[RECORDS SHOWN — start]

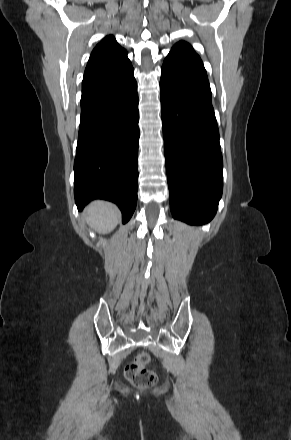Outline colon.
Masks as SVG:
<instances>
[{
	"label": "colon",
	"mask_w": 291,
	"mask_h": 440,
	"mask_svg": "<svg viewBox=\"0 0 291 440\" xmlns=\"http://www.w3.org/2000/svg\"><path fill=\"white\" fill-rule=\"evenodd\" d=\"M149 363L150 355L146 352H141L126 366V377L138 389L148 388L158 382L157 374L147 369Z\"/></svg>",
	"instance_id": "obj_1"
}]
</instances>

[RECORDS SHOWN — finish]

DESCRIPTION OF THE TASK: Could you restate every record above word for word, leaving the pictures out?

TASK OUTPUT:
Outline colon.
Masks as SVG:
<instances>
[{
	"label": "colon",
	"mask_w": 291,
	"mask_h": 440,
	"mask_svg": "<svg viewBox=\"0 0 291 440\" xmlns=\"http://www.w3.org/2000/svg\"><path fill=\"white\" fill-rule=\"evenodd\" d=\"M149 363L150 355L146 352H141L126 366V377L138 389L148 388L158 382L157 374L147 369Z\"/></svg>",
	"instance_id": "obj_1"
}]
</instances>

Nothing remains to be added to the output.